Copy every line of the data that includes the string "сили".

======== Input data

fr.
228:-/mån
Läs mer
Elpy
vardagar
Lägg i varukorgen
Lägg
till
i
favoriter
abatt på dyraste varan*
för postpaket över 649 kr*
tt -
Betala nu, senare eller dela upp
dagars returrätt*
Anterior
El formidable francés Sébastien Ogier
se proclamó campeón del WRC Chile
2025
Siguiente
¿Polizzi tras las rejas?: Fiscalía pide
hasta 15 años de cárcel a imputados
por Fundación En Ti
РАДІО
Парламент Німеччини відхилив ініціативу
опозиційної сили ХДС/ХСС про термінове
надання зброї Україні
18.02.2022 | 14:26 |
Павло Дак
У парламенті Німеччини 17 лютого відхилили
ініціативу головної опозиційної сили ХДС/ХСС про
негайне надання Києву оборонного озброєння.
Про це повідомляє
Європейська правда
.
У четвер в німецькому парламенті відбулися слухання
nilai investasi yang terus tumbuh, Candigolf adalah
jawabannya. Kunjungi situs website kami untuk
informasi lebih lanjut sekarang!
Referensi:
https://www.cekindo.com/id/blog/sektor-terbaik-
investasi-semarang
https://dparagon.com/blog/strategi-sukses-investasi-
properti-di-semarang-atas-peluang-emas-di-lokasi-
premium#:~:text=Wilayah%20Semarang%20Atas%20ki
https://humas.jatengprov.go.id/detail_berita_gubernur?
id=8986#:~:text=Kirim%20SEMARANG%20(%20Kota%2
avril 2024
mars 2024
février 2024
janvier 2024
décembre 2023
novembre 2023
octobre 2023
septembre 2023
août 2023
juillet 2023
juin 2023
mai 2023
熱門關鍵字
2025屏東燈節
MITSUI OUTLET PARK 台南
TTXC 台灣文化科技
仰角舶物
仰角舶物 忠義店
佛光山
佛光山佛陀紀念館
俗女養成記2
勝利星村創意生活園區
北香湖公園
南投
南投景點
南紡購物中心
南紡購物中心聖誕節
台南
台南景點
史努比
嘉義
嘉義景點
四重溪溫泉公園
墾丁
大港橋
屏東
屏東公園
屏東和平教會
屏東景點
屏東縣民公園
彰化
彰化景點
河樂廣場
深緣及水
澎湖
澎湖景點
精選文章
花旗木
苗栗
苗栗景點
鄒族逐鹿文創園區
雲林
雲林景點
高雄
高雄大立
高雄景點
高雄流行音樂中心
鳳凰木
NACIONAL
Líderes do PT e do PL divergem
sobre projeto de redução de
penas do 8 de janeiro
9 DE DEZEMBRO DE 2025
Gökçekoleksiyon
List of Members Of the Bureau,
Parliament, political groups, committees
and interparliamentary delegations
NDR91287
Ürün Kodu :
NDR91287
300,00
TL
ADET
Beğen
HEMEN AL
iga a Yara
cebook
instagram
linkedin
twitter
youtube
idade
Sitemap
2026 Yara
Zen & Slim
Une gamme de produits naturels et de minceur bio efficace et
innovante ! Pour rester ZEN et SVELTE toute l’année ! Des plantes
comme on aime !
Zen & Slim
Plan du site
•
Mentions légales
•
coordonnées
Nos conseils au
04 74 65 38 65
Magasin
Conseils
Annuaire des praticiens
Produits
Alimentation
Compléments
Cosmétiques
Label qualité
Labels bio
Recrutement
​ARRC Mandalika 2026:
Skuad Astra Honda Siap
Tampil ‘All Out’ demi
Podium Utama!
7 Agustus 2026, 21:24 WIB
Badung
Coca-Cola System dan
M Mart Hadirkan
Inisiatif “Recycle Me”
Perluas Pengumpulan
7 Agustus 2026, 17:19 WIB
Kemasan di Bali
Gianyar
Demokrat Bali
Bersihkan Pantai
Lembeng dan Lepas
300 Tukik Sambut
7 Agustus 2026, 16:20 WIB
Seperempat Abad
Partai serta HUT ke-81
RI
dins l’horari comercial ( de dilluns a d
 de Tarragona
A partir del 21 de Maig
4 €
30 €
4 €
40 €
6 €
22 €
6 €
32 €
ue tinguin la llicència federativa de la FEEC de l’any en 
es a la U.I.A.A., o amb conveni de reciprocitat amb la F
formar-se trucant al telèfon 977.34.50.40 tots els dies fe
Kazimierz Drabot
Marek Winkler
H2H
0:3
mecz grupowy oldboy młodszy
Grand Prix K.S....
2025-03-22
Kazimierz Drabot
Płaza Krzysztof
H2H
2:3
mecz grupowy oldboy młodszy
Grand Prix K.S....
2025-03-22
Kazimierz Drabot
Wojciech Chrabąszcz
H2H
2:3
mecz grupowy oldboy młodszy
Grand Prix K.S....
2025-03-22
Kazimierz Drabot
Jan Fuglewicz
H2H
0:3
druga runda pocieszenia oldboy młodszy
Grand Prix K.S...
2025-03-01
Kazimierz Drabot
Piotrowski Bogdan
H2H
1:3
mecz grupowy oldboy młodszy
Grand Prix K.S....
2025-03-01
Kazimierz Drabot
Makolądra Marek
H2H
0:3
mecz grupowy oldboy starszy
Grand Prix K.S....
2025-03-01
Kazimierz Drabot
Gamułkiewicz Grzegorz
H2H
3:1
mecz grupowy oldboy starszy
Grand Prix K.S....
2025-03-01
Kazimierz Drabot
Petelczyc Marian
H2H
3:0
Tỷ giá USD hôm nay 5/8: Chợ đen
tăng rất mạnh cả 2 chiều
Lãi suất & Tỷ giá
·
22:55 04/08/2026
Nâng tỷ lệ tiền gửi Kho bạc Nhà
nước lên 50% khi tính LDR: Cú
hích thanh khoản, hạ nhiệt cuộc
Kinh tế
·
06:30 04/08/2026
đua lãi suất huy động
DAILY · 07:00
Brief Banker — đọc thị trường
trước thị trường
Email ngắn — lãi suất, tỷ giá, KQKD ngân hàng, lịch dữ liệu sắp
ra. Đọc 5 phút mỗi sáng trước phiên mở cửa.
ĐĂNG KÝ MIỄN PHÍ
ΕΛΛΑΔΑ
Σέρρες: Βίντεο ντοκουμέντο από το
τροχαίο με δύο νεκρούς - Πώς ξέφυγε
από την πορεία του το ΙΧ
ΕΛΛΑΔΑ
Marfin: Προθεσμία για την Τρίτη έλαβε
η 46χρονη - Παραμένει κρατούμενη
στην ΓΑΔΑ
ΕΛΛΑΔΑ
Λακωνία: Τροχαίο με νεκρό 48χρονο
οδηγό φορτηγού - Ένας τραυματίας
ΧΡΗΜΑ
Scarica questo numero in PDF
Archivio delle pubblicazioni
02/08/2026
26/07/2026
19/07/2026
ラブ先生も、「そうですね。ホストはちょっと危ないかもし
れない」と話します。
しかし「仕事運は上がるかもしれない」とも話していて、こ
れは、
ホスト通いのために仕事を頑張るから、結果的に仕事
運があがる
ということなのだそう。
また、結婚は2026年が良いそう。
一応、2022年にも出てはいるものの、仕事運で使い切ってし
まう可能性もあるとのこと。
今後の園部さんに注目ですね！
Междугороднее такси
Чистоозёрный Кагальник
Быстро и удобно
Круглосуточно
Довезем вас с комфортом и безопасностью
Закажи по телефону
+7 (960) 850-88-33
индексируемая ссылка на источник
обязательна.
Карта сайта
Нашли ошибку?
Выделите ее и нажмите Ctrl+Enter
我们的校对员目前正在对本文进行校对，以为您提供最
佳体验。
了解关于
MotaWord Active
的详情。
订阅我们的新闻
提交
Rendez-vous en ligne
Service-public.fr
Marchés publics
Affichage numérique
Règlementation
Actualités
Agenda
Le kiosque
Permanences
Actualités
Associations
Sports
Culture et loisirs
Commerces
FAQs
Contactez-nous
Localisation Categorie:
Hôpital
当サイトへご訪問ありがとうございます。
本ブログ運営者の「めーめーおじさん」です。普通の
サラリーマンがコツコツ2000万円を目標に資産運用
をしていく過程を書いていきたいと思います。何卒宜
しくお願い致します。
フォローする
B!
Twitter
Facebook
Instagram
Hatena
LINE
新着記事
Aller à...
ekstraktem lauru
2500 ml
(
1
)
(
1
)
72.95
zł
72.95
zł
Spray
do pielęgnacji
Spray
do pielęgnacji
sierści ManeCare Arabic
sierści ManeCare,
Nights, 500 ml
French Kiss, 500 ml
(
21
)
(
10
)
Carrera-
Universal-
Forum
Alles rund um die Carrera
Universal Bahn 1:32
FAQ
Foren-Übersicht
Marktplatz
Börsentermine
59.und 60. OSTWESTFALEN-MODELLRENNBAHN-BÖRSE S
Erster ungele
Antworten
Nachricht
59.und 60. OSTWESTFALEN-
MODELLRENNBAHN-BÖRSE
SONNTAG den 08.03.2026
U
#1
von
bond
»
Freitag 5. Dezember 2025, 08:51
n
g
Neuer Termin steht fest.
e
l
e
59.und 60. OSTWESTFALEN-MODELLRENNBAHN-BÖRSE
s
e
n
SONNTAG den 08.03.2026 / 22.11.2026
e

================

• Problem solution:
опозиційної сили ХДС/ХСС про термінове
ініціативу головної опозиційної сили ХДС/ХСС про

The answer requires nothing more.